Source: Medhealth Outlook
Author: Param Singh, Chief Operating Officer, Jeeva Clinical Trials
After twenty-five years advising life sciences organizations, from early-stage biotechs to global CROs managing hundreds of concurrent trials, I keep coming back to the same conclusion: most of the pain in clinical research is not scientific. It is operational. Our best people want to focus on the science. Instead, they spend most of their time chasing site approvals, reconciling data, managing query backlogs, and navigating compliance documentation. The question that has stayed with me is a simple one. Why does clinical research still largely operate the way it did two decades ago? The answer comes down to architecture, or more precisely, the lack of it.
The Fragmentation Tax
The average clinical trial runs across six to ten separate technology platforms: a system for data capture, another for trial master files, a different tool for patient consent, yet another for site payments. Each was built independently, carries its own data model, and is held together by custom connectors and manual workarounds that have piled up over years. CROs inherit all of this and are still expected to deliver on tighter timelines and shrinking budgets.
The cost is real. Data reconciliation errors, protocol deviations from miscommunication, and administrative overhead are the main drivers of trial delays. Study teams spend hours every week pulling together status reports that should surface automatically. Regulatory submissions slow down because of documentation gaps a properly connected system would never allow. I think of this as the fragmentation tax: the hidden cost paid on every trial because the infrastructure was never built to work as a whole. CROs pay it. Sponsors pay it. Patients pay it every time a therapy takes longer to reach them than it should.
The fragmentation tax is invisible on any single line item. But across a trial portfolio, it is one of the most consequential inefficiencies in all of medicine.

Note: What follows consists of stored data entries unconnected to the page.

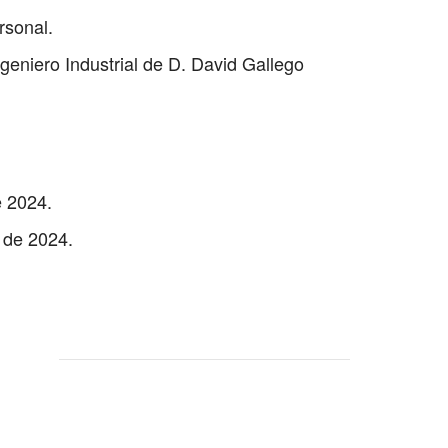
rsonal.
geniero Industrial de D. David Gallego
e 2024.
de 2024.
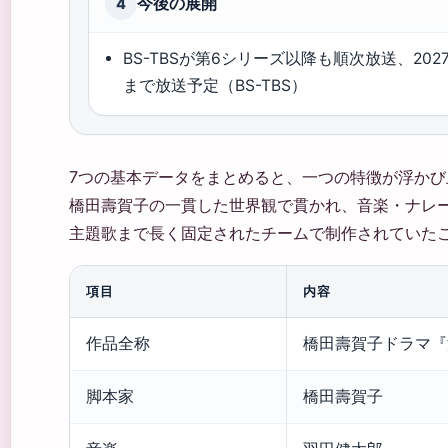
今後の展開
4
BS-TBSが第6シリーズ以降も順次放送、20
まで放送予定（BS-TBS）
7つの基本データをまとめると、一つの特徴が浮か
橋田壽賀子の一貫した世界観で貫かれ、音楽・ナレ
主題歌まで長く固定されたチームで制作されていた
項目
内容
作品全称
橋田壽賀子ドラマ『
脚本家
橋田壽賀子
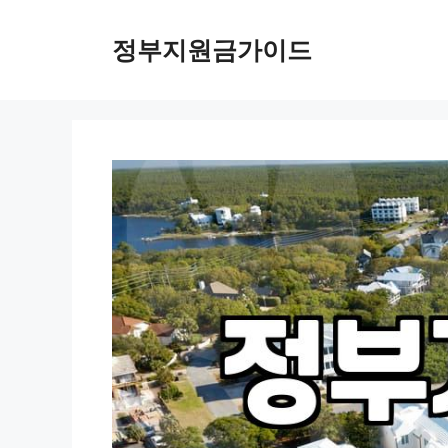
컨
텐
정부지원금가이드
츠
로
건
너
뛰
기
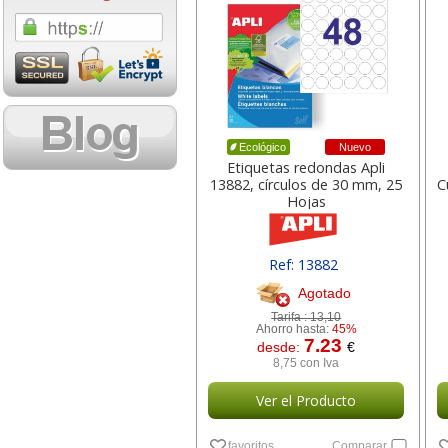
1,08 con Iva
18,02 con Iv
Nuevo
Ecológico
Etiquetas redondas Apli
13882, círculos de 30 mm, 25
C
Hojas
Cartucho HP 304 - 302
Cartucho HP 30
Negro, original
302XL Tricolor
Ref: 13882
N9K06AE
capacidad des
Agotado
Tarifa :
13,10
Ahorro hasta:
45%
14,87
37,8
desde:
€
desde:
7.23
desde:
€
17,99 con Iva
45,82 con Iv
8,75 con Iva
Ver el Producto
favoritos
Comparar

A Different Architecture: Unified by Design
The answer to fragmentation is not adding more tools. It is rebuilding the foundation. A unified clinical operating platform, one where every function runs within a single data environment, eliminates reconciliation burden, integration failures, and data lag. When consent, site management, data capture, patient engagement, monitoring, and regulatory documentation all share the same data layer, the trial operation works the way it should: as a connected whole, not a collection of parts.
This is not a new idea in other industries. Financial services, logistics, and enterprise software all went through the same consolidation when fragmentation became too costly. Clinical research is reaching that same point. What makes the current moment significant is where AI has gotten to: specifically, AI agents that can execute complex, multi-step workflows on their own. These are not chatbots. They are purpose-built systems that monitor data quality continuously, catch protocol deviations before they escalate, engage patients to improve retention, and flag risk signals early.
AI Agents: The Operational Intelligence Layer
The real opportunity for CROs is deploying AI agents that work at the intersection of data and operational workflow. With continuous access to a unified trial dataset, an agent can spot missing data from a site cluster and send the CRA a prioritized action list automatically. It can identify a patient showing early signs of dropout risk and trigger an outreach before the visit is missed. It can pre-validate a regulatory submission against current agency guidance and flag gaps weeks before a human reviewer would find them.
None of this requires technology that does not exist yet. What has kept it out of reach is the data, not the AI. An agent can only work with what it can see, and in a fragmented environment that data is siloed and stale. In a unified platform, it is complete and current. For CROs, this reshapes the value proposition. Clinical expertise does not go away. What changes is how it gets used. Instead of talented people spending most of their days on administrative execution, they focus on what needs human judgment: interpreting science, making safety calls, managing site relationships, and thinking through regulatory strategy.
AI agents do not replace clinical expertise. They free it up, so that talented people can spend their time on the science, the safety, and the judgment calls that only humans should be making.
Built for the Future, Not Retrofitting the Past
Most clinical technology in use today was not built for this environment. These systems predate cloud-native architecture, real-time data, and AI agents. Retrofitting them is expensive and largely a losing proposition. That is why purpose-built matters. At Jeeva Clinical Trials, we built from the conviction that the industry needed a platform designed as a unified whole from the start: not acquired point solutions stitched together, but a single coherent architecture where every module shares a data model, every workflow connects natively, and AI is part of the design rather than an add-on. That foundation shapes how quickly a trial is configured, how cleanly data flows, and how effectively agents can handle the operational work that currently consumes so much of clinical teams’ time.
CROs that invest in unified, AI-ready platforms will have real advantages: faster timelines, stronger data quality, and a delivery model that sponsors are actively looking for. The question is not whether to move in this direction. It is how to do it thoughtfully. The organizations that figure that out will not just run more efficiently. They will be better at the work that matters most, getting safe and effective therapies to the patients who need them.